In his research methods class, Brian Roberts, chair of the political science department, now has students located from Alaska to France, and he is considering the challenges that time differences and distance pose when adapting the group project.

“I’m trying to really think carefully about what is absolutely essential to a course and how we can maintain quality but simplify to the extent that we can, and be considerate of everybody’s needs,” says Roberts.

The shift to online isn’t hampering Duncan Charters’ classes. “I’m giving [my students] more opportunities to have the practice that they need,” says the chair of the languages and cultures department.

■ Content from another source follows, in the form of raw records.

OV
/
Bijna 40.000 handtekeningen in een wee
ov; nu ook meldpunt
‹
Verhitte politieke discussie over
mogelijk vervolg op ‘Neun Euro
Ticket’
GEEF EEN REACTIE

Not only will students continue to have weekly, small group discussions with a native Spanish speaker, but Charters will add one-on-one sessions with a native speaker. He will also have an open phone from 9 a.m. to 9 p.m. (CDT) daily, and he aims to check in at least every other week with individual testing.

“We’re trying to do our best for everyone, just so no one’s disadvantaged by having to go online,” he says.

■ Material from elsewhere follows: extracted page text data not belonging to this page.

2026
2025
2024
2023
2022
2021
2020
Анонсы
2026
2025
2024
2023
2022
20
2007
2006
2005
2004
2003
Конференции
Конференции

Faculty are collaborating within their divisions to explore new ways of delivering content, and many faculty members have been generous with sharing their own expertise and experience with various platforms, as well as teaching techniques, said Roberts.

Many faculty are also finding resources through colleagues at other institutions and through professional associations. “We are trying, as far as possible, not to act in a vacuum and not to act in isolation – that we are needing to collaborate with the education industry as a whole, nationally,” says Vucinovich.

“The whole field of teaching art, and the community of professors and art teachers in the country have just poured out different blogs and gatherings of ideas for how to do that,” says Martin.

“I’m taking ideas wherever I can find them,” says Rose Whitmore, associate professor of music, who is finding resources everywhere from Facebook groups for teaching avenues to Principia College’s Center for Teaching and Learning.

The Creative Arts and Communications Unit is exploring ideas for online collaboration between music, dance, theatre, and the visual arts. “In a way, having to go through this experience might encourage us to do more of that,” says Martin.

Charters has had several opportunities to take workshops on online teaching in the past. In one, he says, the results of a study were presented that generated a list of qualities that make for a successful learner. He plans to share that list with his students.

In another workshop, Charters learned that when a professor is preparing to transition to online teaching, they are typically given a year to develop the materials, learn the skills, and be fully prepared.

Typically, a professor is given a year to develop materials for an online course; right now professors nationwide have had two weeks to develop materials and skills.

“Of course the difference here is we’ve had a couple of weeks to get started on this,” says Charters.

Faculty has been advised not to be too ambitious, he says. “Just look at the content first and put the content before the technology.” With that, academic support has been available to instructors around the clock to help with technological issues, says Charters.

Charters says he has felt for some time that Principia should be looking to expand to online courses. “I think that we have a really good opportunity here to explore, is this something that we should do in the future?”

In the meantime, multiple faculty members echoed the need for empathy moving forward. “We’re just all going to need to be patient and understanding,” says Roberts, “and continue to make adjustments as they seem warranted.”